Lately, a few of my cloud providers have ended their services. I don’t really take the time to read the “Why” portion of the email because, to be honest, I don’t really care why. My concern is how can I hold on to all my information on that cloud. This Forbes article by Joe McKendrick comes on the heels of two of my to do list cloud apps announcing that they would be shutting down within the a three month time frame.
There’s plenty of concern about data security in the cloud, but perhaps the riskiest part of cloud is whether your service provider will be around in a year, three years, or five years. The provider needs to be financially viable, and also committed to retaining its business model.
Network World’s Brandon Butler reports that a cloud-based storage service, MegaCloud, has gone dark, with no warning or explanation to users. It’s not clear what happened to the site, but either way, it’s not a good sign for the site’s customers. (Note: MegaCloud is not to be confused with the MEGA storage service, which appears to be doing fine, thank you.)
As NetworkWorld’s Butler describes the situation with MegaCloud:
“The website for MegaCloud, a provider of free and paid consumer cloud storage, is inaccessible and users of the service are complaining on social media sites that they have not had access to their data for days. It’s unclear why the service is not working and whether it is because of a technical glitch or if the company has gone out of business. When attempting to access MegaCloud.com, it returns a notice that the site could not be found. None of the other sites associated with MegaCloud work either, such as the features page, pricing information and the contact links.”
My own attempts to reach the site also return a “Server not found” message. MegaCloud is a consumer-focused site that offered up to 8 GBs of free storage. But this is the kind of situation that could happen to any business as well.
With the recent boom in cloud services — with lots of vendors large and small jumping into the market, it’s inevitable that a number will close up shop. The best hope is if they can be acquired by someone else. If a cloud services provider is going out of business — or changing its business model — it’s nice to know that it may provide some advance notice, preferably more than 30 days’ worth. But there are no guarantees, and the best a company or individual can do is to be prepared beforehand. Either have all data backed up locally, or with a secondary cloud service.
It simply could work this way, taking advantage of the best of both worlds:
- If you’re storing data onsite, back it up with a cloud service.
- If you’re storing data in the cloud, back it up onsite.
Individuals can’t reach in and pull the covers off the financial health or management dysfunction of cloud service providers. But enterprise users are in a better position. One CIO I spoke with has made it a point to get involved with the provider’s board of advisors. If you can’t get that deeply involved, at least build a good working and collaborative relationship with the provider’s staff and managers.
Importantly, for business users, the fate of data and other assets needs to also be clearly spelled out in the contract beforehand. The area of contract negotiations around such critical matters is still muddled, as I mentioned in a post in January, exploring the findings of W. Kuan Hon, Christopher Millard and Ian Walden, who documented their findings in a recent issue Stanford Technology Law Review.
Based on their discussions with cloud users and providers, they found that once they hand over data to a cloud provider, anything goes.

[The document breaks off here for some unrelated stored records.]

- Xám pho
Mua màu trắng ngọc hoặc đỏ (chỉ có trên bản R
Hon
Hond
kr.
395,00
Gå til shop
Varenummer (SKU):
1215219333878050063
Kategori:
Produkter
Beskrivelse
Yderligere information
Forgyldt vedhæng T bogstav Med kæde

Losing data because of bankruptcy on the part of the provider is one thing. But the fate of data in the event of contract termination or change in service is also a big question mark.

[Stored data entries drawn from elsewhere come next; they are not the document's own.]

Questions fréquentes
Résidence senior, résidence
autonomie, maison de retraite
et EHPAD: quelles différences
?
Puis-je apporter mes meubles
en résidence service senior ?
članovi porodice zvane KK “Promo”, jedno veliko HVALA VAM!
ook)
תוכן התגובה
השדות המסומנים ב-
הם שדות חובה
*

For instance, the researchers found most cloud providers will not provide for liability in the event of data loss due to an outage — or, by extension, a permanent outage due to going out of business. As they put it: “According to our research, providers state liability is non-negotiable, and ‘everyone else accepts it.’ Even large users had difficulty getting providers to accept any monetary liability, with one global user stating that generally it ‘had to lump it,’ and another saying, ‘they won’t move.’”
The researchers also observe there hasn’t been a lot of negotiation yet around data retention for legally required purposes, such as litigation e-discovery or preservation as evidence upon law enforcement request. “We think it will become more important in future,” they add, but question how much assistance providers will give users — such as providing long-term storage. One area that is being negotiated with increasing urgency is users’ ability to have data returned upon contract termination. “There are several aspects here: data format, what assistance (if any) providers will give users, what if anything providers charge for such assistance, and data retention period.”

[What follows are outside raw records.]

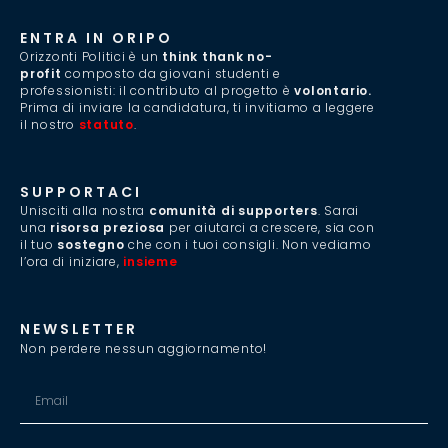
ENTRA IN ORIPO
Orizzonti Politici è un
think thank no-
profit
composto da giovani studenti e
professionisti: il contributo al progetto è
volontario.
Prima di inviare la candidatura, ti invitiamo a leggere
il nostro
statuto
.
SUPPORTACI
Unisciti alla nostra
comunità di supporters
. Sarai
una
risorsa preziosa
per aiutarci a crescere, sia con
il tuo
sostegno
che con i tuoi consigli. Non vediamo
l’ora di iniziare,
insieme
.
NEWSLETTER
Non perdere nessun aggiornamento!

Another question that comes up, they add, is how long after termination users have to recover data before deletion. “Many providers delete all data immediately or after a short period (often 30 days), but some users obtained longer grace periods, for example two months, perhaps requiring notice to users before deletion,” the researchers add.
The bottom line is cloud customers need to take full responsibility for the viability and security of their own data — don’t rely on the provider to handle such an important task.